Iger shook his head.
“I am not doing that.... We keep coming back to some of these themes, but no,” Iger said later in the discussion. “That is off the table.”
It was a year ago at the same conference that Iger spoke passionately about gun control, leading some in Hollywood to openly speculate that he was testing a potential campaign theme. But history took a different course, and within a month, word leaked out that Disney was on its own campaign to buy Fox’s prolific television and movie studio, FX cable channels and international properties. After reaching a preliminary deal for the Fox properties in December, Iger once again extended his contract to remain CEO of Burbank-based Disney, this time through June 2021.
On Tuesday, Iger spoke about rising early — at 4:15 a.m. — to enjoy some quiet time before his day begins. He talked about the importance of maintaining a firewall from technology so that he could instead channel energy to be a good leader and take part in other pursuits, including biking and, occasionally, taking his grandchildren to Disneyland.
He recalled that when he was 23, one of his first bosses dismissed him as being “un-promote-able.” He wryly said he wished that boss were still around to have seen his career trajectory.

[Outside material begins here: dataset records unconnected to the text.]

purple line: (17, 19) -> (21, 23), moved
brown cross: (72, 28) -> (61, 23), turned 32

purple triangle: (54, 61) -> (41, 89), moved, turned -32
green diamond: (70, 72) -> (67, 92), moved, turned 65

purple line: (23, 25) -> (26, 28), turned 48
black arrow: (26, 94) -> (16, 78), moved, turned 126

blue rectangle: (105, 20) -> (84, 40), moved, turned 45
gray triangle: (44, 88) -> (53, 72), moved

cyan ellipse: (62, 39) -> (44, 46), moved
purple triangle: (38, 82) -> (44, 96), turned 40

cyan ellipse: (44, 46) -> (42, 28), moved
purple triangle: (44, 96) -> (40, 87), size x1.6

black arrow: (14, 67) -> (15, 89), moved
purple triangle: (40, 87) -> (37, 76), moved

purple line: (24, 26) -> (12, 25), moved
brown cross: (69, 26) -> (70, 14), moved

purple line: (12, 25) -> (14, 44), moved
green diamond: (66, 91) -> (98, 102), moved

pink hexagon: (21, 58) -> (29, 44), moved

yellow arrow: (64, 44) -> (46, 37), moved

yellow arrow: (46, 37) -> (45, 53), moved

Iger also noted his own optimism about life and business — which he said was one of the keys to his success. He listed Walt Disney and Steve Jobs as his two role models.
Neither Goodwin nor Iger delved deeply into Disney’s big swing in buying much of Fox from Rupert Murdoch, but there was a slight undercurrent of his motivations.
“If you are going to fail, fail daringly,” Iger told Goodwin and the crowd. “In this day and age, if you are timid and not capable of taking risks, you are not going to enjoy success or make success for your company.”
He did acknowledge to Goodwin — who has written books on Abraham Lincoln, Lyndon Johnson, Teddy Roosevelt and Franklin and Eleanor Roosevelt, as well as “Leadership in Turbulent Times” — that he does enjoy a good presidential biography.